Afin de consolider les applications, une politique d'accès doit être instaurée. La sécurité des mots de passe est un problème qui remonte à plus de 10 ans et qui reste d'actualité. Un système "blindé" et à jour ne sert à rien si le mot de passe administratif est trivial.

L'apparition des "tokens" ou autres cartes à puces intégrant des certificats aide à résoudre ce problème ; faut-il encore ne pas les perdre ou se les faire voler. Les chercheurs ont, par la suite, inventé la biométrie, technologie de science fiction disposant de ses propres limites. En effet, une authentification basée sur la reconnaissance d'une empreinte digitale devient inutilisable par une personne venant d'avoir un accident grave. Une autre contrainte, intolérable en matière de sécurité, provient de la révocation. Que se passerait il si une personne se faisait usurper son empreinte biométrique ? Avec l'utilisation d'un certificat, il suffirait de le révoquer et d'en générer un nouveau, mais avec l'empreinte génétique, quels recours avons-nous ? La biométrie est donc un outil qui ne devra pas être introduit à la légère au sein de projets sensibles.
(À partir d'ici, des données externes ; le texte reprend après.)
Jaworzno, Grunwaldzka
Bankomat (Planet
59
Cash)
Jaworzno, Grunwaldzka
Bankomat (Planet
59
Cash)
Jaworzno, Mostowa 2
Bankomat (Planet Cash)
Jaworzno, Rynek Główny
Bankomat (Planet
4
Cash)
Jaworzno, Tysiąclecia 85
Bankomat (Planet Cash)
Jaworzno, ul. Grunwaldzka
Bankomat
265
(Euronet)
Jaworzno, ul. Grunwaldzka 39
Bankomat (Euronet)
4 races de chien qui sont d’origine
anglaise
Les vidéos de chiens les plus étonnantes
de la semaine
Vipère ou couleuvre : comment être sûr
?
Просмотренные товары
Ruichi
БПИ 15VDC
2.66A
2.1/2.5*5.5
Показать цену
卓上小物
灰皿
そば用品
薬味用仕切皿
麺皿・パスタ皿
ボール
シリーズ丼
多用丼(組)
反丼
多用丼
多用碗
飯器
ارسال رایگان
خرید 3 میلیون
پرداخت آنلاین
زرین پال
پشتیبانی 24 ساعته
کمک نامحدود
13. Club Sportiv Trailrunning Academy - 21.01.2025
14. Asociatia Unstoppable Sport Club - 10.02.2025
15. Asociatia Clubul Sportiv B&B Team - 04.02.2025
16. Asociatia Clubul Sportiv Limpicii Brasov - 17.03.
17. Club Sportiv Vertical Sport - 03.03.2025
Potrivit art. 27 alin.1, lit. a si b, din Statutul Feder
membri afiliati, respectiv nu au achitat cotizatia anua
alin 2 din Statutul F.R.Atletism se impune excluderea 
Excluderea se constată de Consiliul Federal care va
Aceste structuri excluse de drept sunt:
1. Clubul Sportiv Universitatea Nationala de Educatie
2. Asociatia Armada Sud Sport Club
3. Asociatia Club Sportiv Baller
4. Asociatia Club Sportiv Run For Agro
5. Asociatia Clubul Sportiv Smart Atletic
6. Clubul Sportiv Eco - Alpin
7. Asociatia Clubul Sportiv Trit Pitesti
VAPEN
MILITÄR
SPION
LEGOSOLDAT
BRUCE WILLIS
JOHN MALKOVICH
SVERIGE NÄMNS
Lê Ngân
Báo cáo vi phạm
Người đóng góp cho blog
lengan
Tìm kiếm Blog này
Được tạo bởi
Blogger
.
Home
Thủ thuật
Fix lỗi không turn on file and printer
La communication de l'équipement

Les ordinateurs intègrent de plus en plus de technologies afin de pouvoir connecter un maximum d'équipements. Par exemple, certains utilisateurs voudront utiliser leur téléphone portable, en bluetooth pour remplacer la souris, afin d'assurer une présentation alors que d'autres utiliseront l'infrarouge pour synchroniser leur PDA. Mais quel est le lien avec la sécurité ?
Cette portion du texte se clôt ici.